= Work order =
Using the entries that follow, transcribe only the lines from the line with "AHA.Dünya Yaşlılar Günü" to the line with "Konferensställ Nobo Classic", both included, exactly as they stand and without pictures.
Exercise materials section start
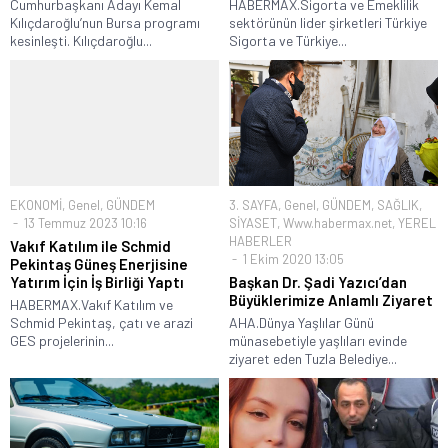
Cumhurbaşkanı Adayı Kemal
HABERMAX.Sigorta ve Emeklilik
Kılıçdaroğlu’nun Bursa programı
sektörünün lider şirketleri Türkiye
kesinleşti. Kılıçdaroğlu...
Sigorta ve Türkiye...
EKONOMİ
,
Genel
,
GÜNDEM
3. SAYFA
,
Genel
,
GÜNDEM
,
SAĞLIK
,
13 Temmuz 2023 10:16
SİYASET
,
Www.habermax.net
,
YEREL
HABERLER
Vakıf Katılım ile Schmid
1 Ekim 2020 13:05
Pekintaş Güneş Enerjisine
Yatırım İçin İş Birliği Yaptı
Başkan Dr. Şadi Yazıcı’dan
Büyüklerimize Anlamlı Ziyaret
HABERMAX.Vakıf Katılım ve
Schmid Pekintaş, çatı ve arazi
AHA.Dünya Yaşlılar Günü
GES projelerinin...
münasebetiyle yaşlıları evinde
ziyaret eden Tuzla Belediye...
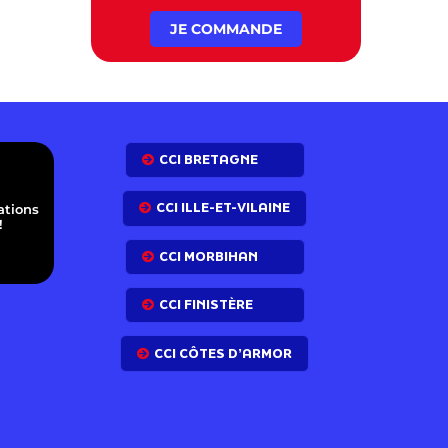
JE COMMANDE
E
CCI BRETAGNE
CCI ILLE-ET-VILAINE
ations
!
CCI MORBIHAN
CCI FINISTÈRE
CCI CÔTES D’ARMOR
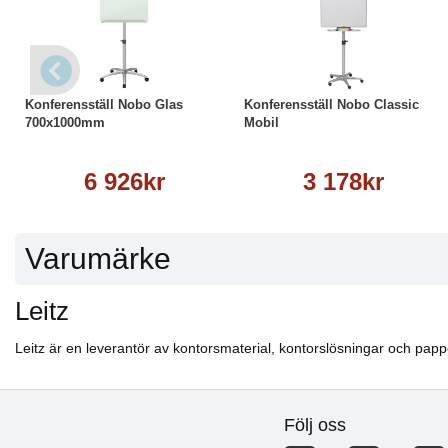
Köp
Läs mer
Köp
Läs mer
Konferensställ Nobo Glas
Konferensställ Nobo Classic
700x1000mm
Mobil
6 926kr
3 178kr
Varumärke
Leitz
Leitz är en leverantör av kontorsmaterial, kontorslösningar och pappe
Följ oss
Exercise materials section end
Exercise materials section start
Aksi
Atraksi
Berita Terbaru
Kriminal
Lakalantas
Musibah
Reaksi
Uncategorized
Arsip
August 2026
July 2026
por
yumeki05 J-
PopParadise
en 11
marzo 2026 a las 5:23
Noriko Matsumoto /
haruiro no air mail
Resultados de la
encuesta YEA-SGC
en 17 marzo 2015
Exercise materials section end
= Solution to this exercise =
AHA.Dünya Yaşlılar Günü
GES projelerinin...
münasebetiyle yaşlıları evinde
ziyaret eden Tuzla Belediye...
JE COMMANDE
E
CCI BRETAGNE
CCI ILLE-ET-VILAINE
ations
!
CCI MORBIHAN
CCI FINISTÈRE
CCI CÔTES D’ARMOR
Köp
Läs mer
Köp
Läs mer
Konferensställ Nobo Glas
Konferensställ Nobo Classic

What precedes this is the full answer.